From the Wikipedia entry on Vallejo: "Although the Treaty of Guadalupe Hidalgo formally protected the legal rights of Mexicans now part in the United States, a long legal challenge to Vallejo's land title cost him thousands of dollars in legal fees and finally deprived him of almost all his land and farm animals. Most Californios could not afford the legal expenses to claim their lands, which were thus lost to wealthy Americans and the flood of immigrants, beginning with the Gold Rush, which left the Californios outnumbered and unable to protect their political power."
I find this assertion very relevant to the current state of affairs in the State of California. Citizens in other parts of the country tend to regard the Hispanic diaspora moving northward as a minor social problem, which can be solved with a bit of fine-tuning of our national immigration laws; but a little historical perspective can be very useful here. If trends in illegal Mexican and Central American immigration continue, California will undoubtedly become overwhelmed with Hispanics. Just as the sparse Mexican population in California was overwhelmed politically, and through sheer numbers by the middle of the 19th Century, California may become inundated with foreign arrivals, and end up becoming, in effect, a kind of extended Mexican province, officially a part of America, but in reality controlled politically by a people and an ethnic tradition that has its roots to the south.
Life in Alta California was certainly pleasant in many ways, and the coming of the "white" population from the East (and abroad) was by no means an unalloyed blessing to the land or its original indigenous population of Indians, or to the Mexicans who'd first settled it. But the California I grew up in, a century after it became a State, was a much nicer place than it's since become. Post-War suburban in-fill is rapidly being replaced by sprawling cheap cookie-cutter tracts, and our cities have steadily ghetto-ized, with large, alien groups of Spanish-speaking living in barrios. The American culture and way of life owes some of its "riparian" culture to the Spanish and Mexicans, but few would advocate that we allow our country to be turned into another version of Mexico--an outlaw nation, burdened by corruption and poverty and overpopulation on a frightening scale.

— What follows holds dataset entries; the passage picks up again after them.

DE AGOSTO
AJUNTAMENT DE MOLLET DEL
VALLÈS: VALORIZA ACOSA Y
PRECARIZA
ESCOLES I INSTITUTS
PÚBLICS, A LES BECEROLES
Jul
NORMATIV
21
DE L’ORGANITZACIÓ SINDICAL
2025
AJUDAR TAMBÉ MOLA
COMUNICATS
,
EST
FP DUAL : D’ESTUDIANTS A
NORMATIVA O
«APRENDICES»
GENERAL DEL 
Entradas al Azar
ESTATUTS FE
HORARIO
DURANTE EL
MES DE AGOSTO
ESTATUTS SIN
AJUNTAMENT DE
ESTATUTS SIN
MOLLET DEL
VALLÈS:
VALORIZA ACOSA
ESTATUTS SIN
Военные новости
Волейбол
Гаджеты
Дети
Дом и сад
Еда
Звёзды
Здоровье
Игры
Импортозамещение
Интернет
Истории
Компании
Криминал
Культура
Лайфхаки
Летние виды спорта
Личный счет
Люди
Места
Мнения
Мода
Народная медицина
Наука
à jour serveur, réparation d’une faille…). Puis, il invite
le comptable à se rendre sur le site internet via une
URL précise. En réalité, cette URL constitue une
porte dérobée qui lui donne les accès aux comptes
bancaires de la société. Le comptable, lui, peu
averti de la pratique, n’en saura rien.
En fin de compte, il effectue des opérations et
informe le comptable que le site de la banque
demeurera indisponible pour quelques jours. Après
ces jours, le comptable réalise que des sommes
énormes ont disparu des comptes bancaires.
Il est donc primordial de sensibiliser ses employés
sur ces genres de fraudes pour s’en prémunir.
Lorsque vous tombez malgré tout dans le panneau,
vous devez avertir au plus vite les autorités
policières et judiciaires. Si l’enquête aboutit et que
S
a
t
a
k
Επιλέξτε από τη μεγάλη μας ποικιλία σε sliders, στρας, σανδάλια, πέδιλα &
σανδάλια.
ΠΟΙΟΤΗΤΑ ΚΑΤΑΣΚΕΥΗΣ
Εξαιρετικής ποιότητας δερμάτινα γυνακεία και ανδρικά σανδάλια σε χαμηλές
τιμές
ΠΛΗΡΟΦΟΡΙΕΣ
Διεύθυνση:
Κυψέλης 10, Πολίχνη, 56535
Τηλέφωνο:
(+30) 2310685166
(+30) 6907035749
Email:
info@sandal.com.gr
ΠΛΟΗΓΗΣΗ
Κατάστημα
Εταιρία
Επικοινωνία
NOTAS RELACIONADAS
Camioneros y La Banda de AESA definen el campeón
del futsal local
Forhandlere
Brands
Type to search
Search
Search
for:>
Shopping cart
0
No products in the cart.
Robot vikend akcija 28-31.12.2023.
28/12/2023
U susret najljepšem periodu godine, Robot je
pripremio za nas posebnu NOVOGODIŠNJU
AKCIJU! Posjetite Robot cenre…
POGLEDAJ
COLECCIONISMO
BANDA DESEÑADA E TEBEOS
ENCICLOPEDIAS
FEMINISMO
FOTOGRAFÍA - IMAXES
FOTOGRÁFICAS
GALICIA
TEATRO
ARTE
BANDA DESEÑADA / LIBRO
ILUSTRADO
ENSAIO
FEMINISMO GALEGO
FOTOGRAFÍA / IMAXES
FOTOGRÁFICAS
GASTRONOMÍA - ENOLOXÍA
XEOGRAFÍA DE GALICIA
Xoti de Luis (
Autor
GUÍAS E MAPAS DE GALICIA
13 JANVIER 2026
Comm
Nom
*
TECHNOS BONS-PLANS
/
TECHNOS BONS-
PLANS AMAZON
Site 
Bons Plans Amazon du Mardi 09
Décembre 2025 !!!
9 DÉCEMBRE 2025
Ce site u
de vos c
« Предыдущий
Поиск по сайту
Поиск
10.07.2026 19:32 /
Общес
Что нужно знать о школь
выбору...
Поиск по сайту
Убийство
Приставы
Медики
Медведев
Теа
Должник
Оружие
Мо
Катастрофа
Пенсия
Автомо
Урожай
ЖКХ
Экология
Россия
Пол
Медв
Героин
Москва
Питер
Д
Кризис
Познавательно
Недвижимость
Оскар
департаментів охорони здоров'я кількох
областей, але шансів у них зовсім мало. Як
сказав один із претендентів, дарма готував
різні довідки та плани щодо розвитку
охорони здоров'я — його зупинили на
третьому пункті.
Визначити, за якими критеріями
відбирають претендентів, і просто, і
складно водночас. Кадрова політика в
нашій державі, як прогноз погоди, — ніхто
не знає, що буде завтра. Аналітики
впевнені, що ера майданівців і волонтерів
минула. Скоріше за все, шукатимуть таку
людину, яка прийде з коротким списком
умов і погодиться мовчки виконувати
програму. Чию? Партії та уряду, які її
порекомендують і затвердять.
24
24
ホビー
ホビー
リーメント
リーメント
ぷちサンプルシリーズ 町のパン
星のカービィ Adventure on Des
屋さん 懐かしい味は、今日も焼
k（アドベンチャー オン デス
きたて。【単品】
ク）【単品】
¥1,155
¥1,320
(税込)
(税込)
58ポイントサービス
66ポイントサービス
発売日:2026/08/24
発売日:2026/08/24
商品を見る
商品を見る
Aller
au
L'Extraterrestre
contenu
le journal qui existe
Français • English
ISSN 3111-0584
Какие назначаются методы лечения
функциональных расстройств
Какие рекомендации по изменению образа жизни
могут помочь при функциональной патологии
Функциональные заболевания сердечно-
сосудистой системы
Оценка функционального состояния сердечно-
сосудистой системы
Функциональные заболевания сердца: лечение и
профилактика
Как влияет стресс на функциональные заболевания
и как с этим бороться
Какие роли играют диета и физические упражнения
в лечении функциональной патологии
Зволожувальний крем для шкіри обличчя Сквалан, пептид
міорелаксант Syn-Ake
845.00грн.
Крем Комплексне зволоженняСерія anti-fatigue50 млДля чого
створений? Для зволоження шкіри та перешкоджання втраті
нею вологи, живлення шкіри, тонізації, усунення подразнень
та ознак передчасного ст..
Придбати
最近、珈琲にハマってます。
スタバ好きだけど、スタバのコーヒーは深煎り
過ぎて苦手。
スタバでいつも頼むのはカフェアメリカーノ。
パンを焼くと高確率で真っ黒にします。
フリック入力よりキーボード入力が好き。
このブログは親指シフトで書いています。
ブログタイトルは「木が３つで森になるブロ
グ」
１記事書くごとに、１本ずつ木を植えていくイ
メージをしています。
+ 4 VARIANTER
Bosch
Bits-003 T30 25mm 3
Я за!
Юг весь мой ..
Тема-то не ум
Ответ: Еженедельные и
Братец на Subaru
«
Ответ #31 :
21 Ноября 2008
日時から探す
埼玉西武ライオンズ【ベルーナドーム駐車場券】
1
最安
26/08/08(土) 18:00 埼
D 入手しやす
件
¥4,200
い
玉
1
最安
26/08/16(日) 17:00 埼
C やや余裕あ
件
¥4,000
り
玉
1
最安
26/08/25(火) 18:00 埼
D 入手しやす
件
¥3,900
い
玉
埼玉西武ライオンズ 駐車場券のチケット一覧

The Old Bale Mill was a harbinger of the aggressively enterprising American commercial instinct, which built California in its first hundred years. It would be a shame to see it sold out to a vast, refugee, peasant population of immigrants. We need to secure our borders against further incursions, and to prevent a reverse "takeover" of our country, as occurred 150 years ago. If we don't preserve our heritage and our birthright, our sovereignty will be seized from us, in a "quiet" revolution of rapid foreign occupation. But it seems these days that no one's minding the store. California could eventually look and feel just like Mexico. It's not something we should look forward to. Our children deserve better.